O certame, primeiro da administração do governador de São Paulo, João Doria (PSDB), será um termômetro importante para medir o apetite dos investidores nacionais e estrangeiros pelas estradas paulistas.
Alguns riscos decorrentes de modernizações feitas pelo governo, entretanto, devem fazer parte da conta a ser feita pelos concessionários.
O certame deveria ter acontecido no dia 28 de novembro, mas foi postergado depois de representação contra o edital. O Tribunal de Contas do Estado de São Paulo (TCE-SP) julgou a queixas como improcedentes, mas pediu um prazo de mais 25 dias para que fosse feita a concorrência. Isso porque o tribunal determinou a republicação de um esclarecimento sobre o edital.

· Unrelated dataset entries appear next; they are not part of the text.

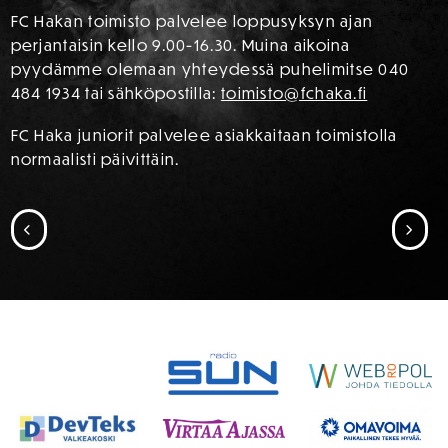
FC Hakan toimisto palvelee loppusyksyn ajan
perjantaisin kello 9.00-16.30. Muina aikoina
pyydämme olemaan yhteydessä puhelimitse 040
484 1934 tai sähköpostilla:
toimisto@fchaka.fi
FC Haka juniorit palvelee asiakkaitaan toimistolla
normaalisti päivittäin.
SIIRRY EDELLISEEN
SII
SPONSORIT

No total, a concessão tem previsão de investimentos da ordem de R$ 14 bilhões em 30 anos para o trecho entre a cidade de Piracicaba, na região de Campinas, e o município de Panorama, no extremo Oeste do Estado, divisa com o Mato Grosso do Sul.
Lançada em meados de 2019, a concorrência engloba 218 quilômetros atualmente operados pela concessionária Centrovias, do Grupo Arteris, cujo contrato vence no primeiro trimestre deste ano, além de 1.055 quilômetros operados pelo DER-SP.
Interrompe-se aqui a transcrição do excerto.